It only made sense that Finn was from Ohio. It wasn’t too far from Cottonwood and he definitely wasn’t from anywhere in Kentucky.

He shook his head. “Chicago. But I’ve been with the Kentucky State Police Reserve Unit for a few years now. What kind of café is this?”

“Something Jolee Fischer came up with to piss Ben Harrison off.” I smiled fondly, remembering the fight the two of them had at the town council meeting. After that night, Jolee was on a mission to make Ben miserable and she was doing a pretty good job of it. “Jolee graduated from culinary school and thought she’d land a cooking job at Ben’s. He handed her an apron and an ordering pad.” I pointed to the yellow clapboard home behind us and then to the silver streamlined trailer. “That’s when Jolee bought this camper and turned it into a food truck. Genius idea, really.” I ran my hand over Duke, giving him a good scratch behind his ears, his soft spot. “She travels to local businesses and sets up shop. Like Lulu’s Boutique.” I pointed back to the house. “Lulu hosts a crochet class, knitting class, beading class…come to think of it, she teaches a lot of classes.” I waved my hand in the air, trying to forget I had my monthly Euchre group coming up.

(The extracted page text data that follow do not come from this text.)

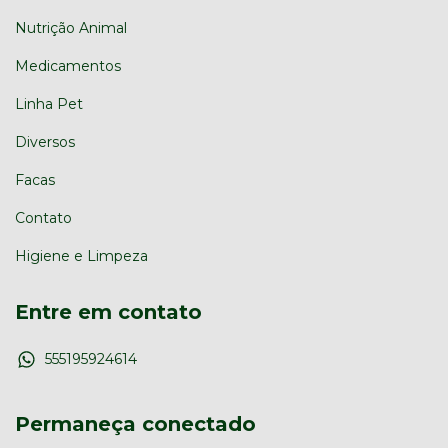
Nutrição Animal
Medicamentos
Linha Pet
Diversos
Facas
Contato
Higiene e Limpeza
Entre em contato
555195924614
Permaneça conectado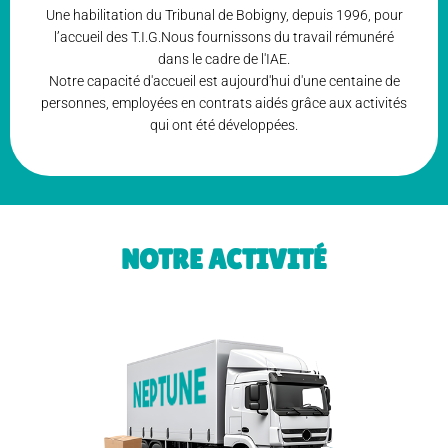
Une habilitation du Tribunal de Bobigny, depuis 1996, pour
l’accueil des T.I.G.Nous fournissons du travail rémunéré
dans le cadre de l'IAE.
Notre capacité d'accueil est aujourd'hui d'une centaine de
personnes, employées en contrats aidés grâce aux activités
qui ont été développées.
NOTRE ACTIVITÉ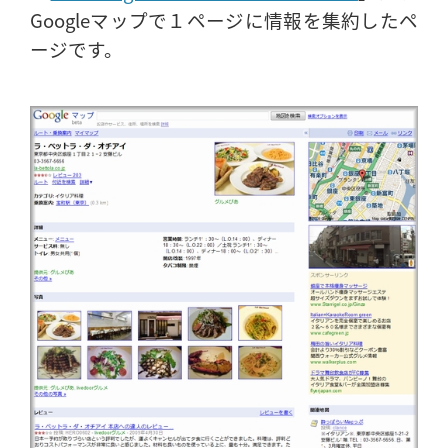
Googleマップで１ページに情報を集約したペ
ージです。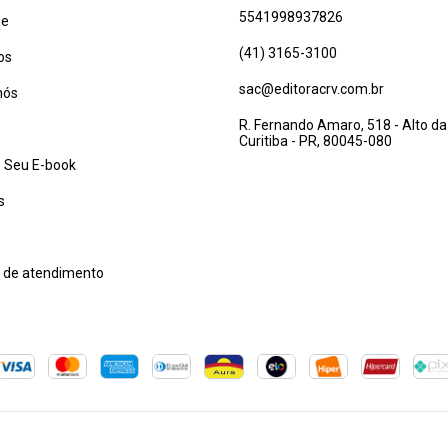
5541998937826
ue
(41) 3165-3100
os
sac@editoracrv.com.br
nós
R. Fernando Amaro, 518 - Alto da
Curitiba - PR, 80045-080
 Seu E-book
s
l de atendimento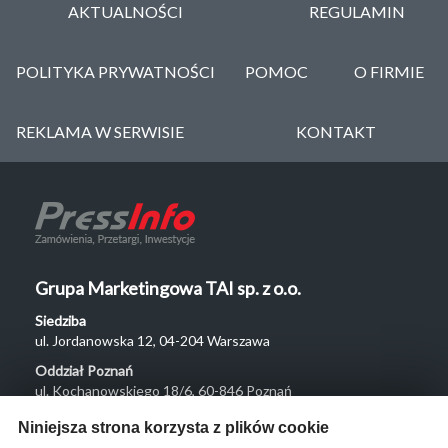
AKTUALNOŚCI
REGULAMIN
POLITYKA PRYWATNOŚCI
POMOC
O FIRMIE
REKLAMA W SERWISIE
KONTAKT
Grupa Marketingowa TAI sp. z o.o.
Siedziba
ul. Jordanowska 12, 04-204 Warszawa
Oddział Poznań
ul. Kochanowskiego 18/6, 60-846 Poznań
Menu
Niniejsza strona korzysta z plików cookie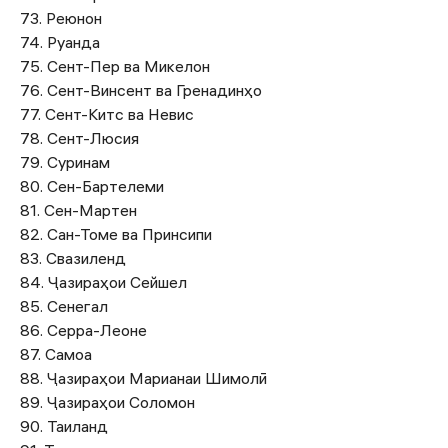
73. Реюнон
74. Руанда
75. Сент-Пер ва Микелон
76. Сент-Винсент ва Гренадинҳо
77. Сент-Китс ва Невис
78. Сент-Люсия
79. Суринам
80. Сен-Бартелеми
81. Сен-Мартен
82. Сан-Томе ва Принсипи
83. Свазиленд
84. Ҷазираҳои Сейшел
85. Сенегал
86. Серра-Леоне
87. Самоа
88. Ҷазираҳои Марианаи Шимолӣ
89. Ҷазираҳои Соломон
90. Таиланд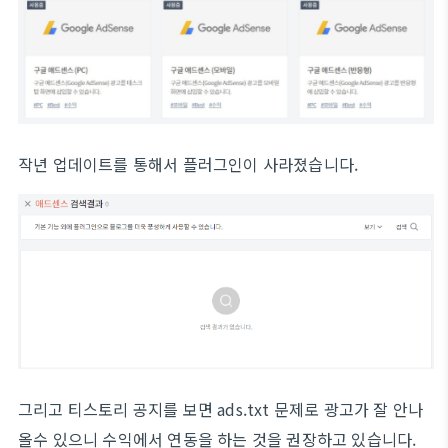
작년 업데이트를 통해서 플러그인이 사라졌습니다.
그리고 티스토리 공지를 보면 ads.txt 문제로 광고가 잘 안나
올수 있으니 수익에서 연동을 하는 것을 권장하고 있습니다.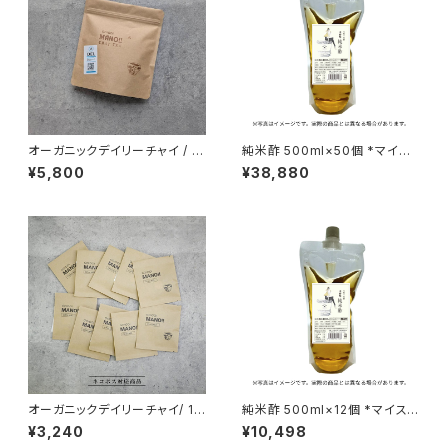
オーガニックデイリーチャイ / 2
純米酢 500ml×50個 *マイス
0個入り/ 大容量パック
ター会員限定商品
¥5,800
¥38,880
オーガニックデイリーチャイ/ 10
純米酢 500ml×12個 *マイスタ
個入
ー会員限定商品
¥3,240
¥10,498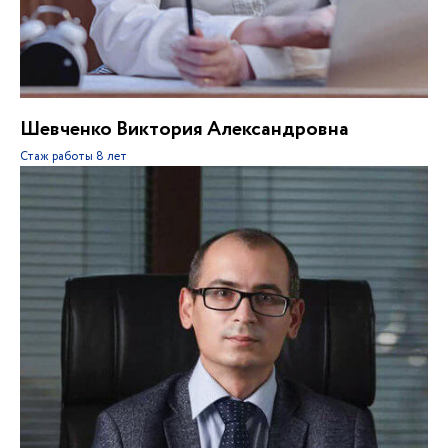
Шевченко Виктория Александровна
Стаж работы
8 лет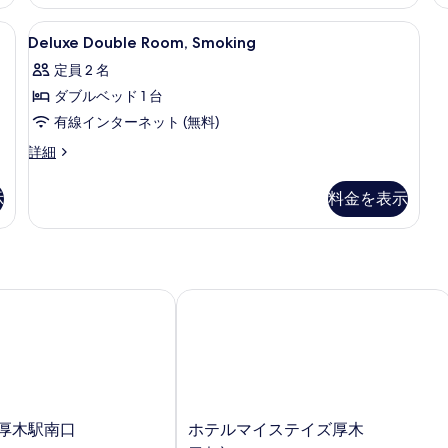
禁
べ
表
煙
Deluxe
デスク
て
示
の
2
Deluxe Double Room, Smoking
Double
詳
の
す
定員 2 名
細
Room,
写
る
ダブルベッド 1 台
Smoking
真
の
有線インターネット (無料)
を
す
Deluxe
詳細
表
Double
べ
Room,
示
示
料金を表示
て
Smoking
す
の
の
る
詳
写
細
真
厚木駅南口
ホテルマイステイズ厚木
を
表
示
す
る
ホ
 本厚木駅南口
ホテルマイステイズ厚木
テ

They would definitely bombard me with questions about the murder, plus my mama would be there. Maybe not, since Missy Jennings was ill.

“Jolee shows up with little goodies for them to buy and take into class. She just kinda shows up everywhere. With the right permits, of course.” I made sure he knew I was doing everything right so he couldn’t go back to the state police and say I wasn’t doing my job. Not that I would care, it just wasn’t a hassle I needed.

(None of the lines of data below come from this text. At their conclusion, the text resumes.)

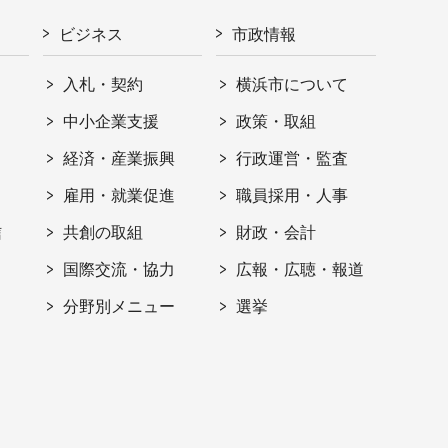
ビジネス
市政情報
入札・契約
横浜市について
ト
中小企業支援
政策・取組
経済・産業振興
行政運営・監査
雇用・就業促進
職員採用・人事
信
共創の取組
財政・会計
国際交流・協力
広報・広聴・報道
分野別メニュー
選挙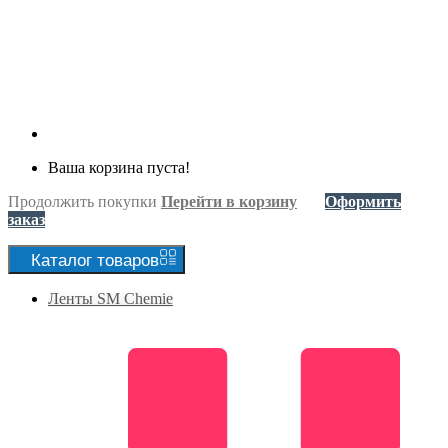
Ваша корзина пуста!
Продолжить покупки
Перейти в корзину
Оформить
заказ
Каталог
товаров
Ленты SM Chemie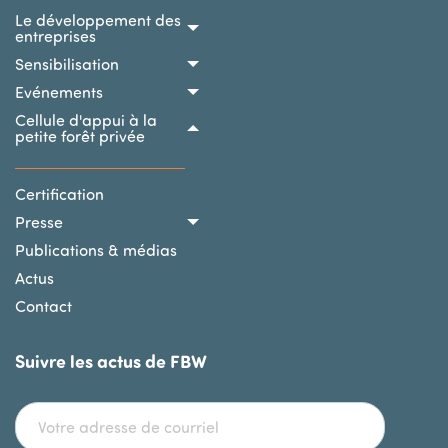
Le développement des
entreprises
Sensibilisation
Evénements
Cellule d'appui à la
petite forêt privée
SECONDARY MENU
Certification
Presse
Publications & médias
Actus
Contact
Suivre les actus de FBW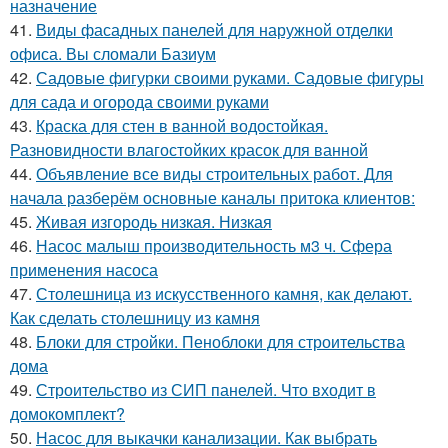
назначение
41.
Виды фасадных панелей для наружной отделки
офиса. Вы сломали Базиум
42.
Садовые фигурки своими руками. Садовые фигуры
для сада и огорода своими руками
43.
Краска для стен в ванной водостойкая.
Разновидности влагостойких красок для ванной
44.
Объявление все виды строительных работ. Для
начала разберём основные каналы притока клиентов:
45.
Живая изгородь низкая. Низкая
46.
Насос малыш производительность м3 ч. Сфера
применения насоса
47.
Столешница из искусственного камня, как делают.
Как сделать столешницу из камня
48.
Блоки для стройки. Пеноблоки для строительства
дома
49.
Строительство из СИП панелей. Что входит в
домокомплект?
50.
Насос для выкачки канализации. Как выбрать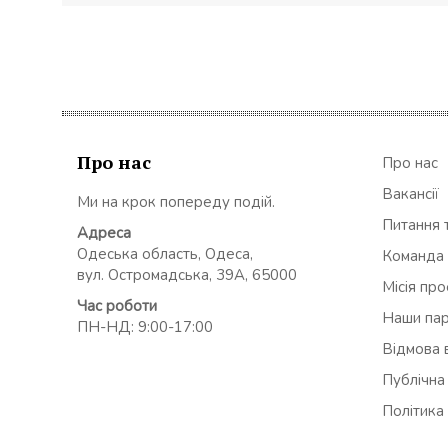
Про нас
Про нас
Вакансії
Ми на крок попереду подій.
Питання т
Адреса
Одеська область, Одеса,
Команда
вул. Остромадська, 39А, 65000
Місія пр
Час роботи
Наши па
ПН-НД: 9:00-17:00
Відмова в
Публічна
Політика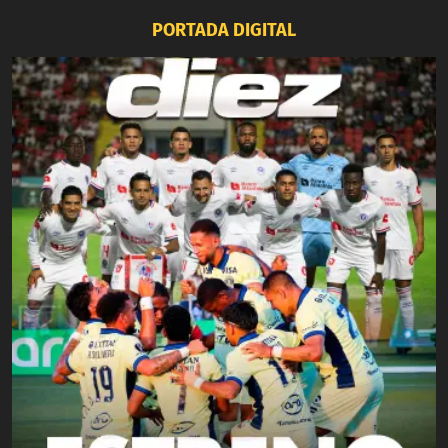
PORTADA DIGITAL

“How does this work here?” Finn looked at his fancy gold watch I was sure didn’t come from the local Walmart.

“You order from Jolee’s food truck and take it into Lulu’s craft room to eat at one of the tables. The two of them have some sort of commission percentage worked out. This way Jolee doesn’t have the overhead a restaurant would.” It all made perfect sense to me.

Finn took a couple steps up to the pop-out counter. He was so confused he didn’t know whether to scratch his fancy watch or wind his ass.

I stepped up to the window.

“What’llyahave?” Jolee’s words strung together, leaving Finn with a dazed look. Her smile grew with each chomp of her gum. Her blond hair was just long enough to be parted into pigtails that dangled right past her cheek. The freckles that dotted the bridge of her nose made it look like she had a nice bronze tan all year round.

His mouth hung slightly open, his brows furrowed.

“Well?” I shrugged.

“Excuse me.” Finn leaned a little closer. “What did you say?”

“To eat?” Jolee jerked her head back. “Where you from?”

“Chicago,” I said before he had time to answer.

“Oh. A Yank.” She took a couple good chomps of her gum, moving it from one side to the other. “I suggest the Kentucky hot brown sandwich. A little oozy, but a whole lot of goodness.” She shifted to the side and planted her hand on her bony hip, waiting for Finn to agree with her.

“I’ll just have a plain turkey on white, thank you.”

“Yankee,” Jolee scoffed and turned her back on us.

“Aren’t you ordering?” he asked.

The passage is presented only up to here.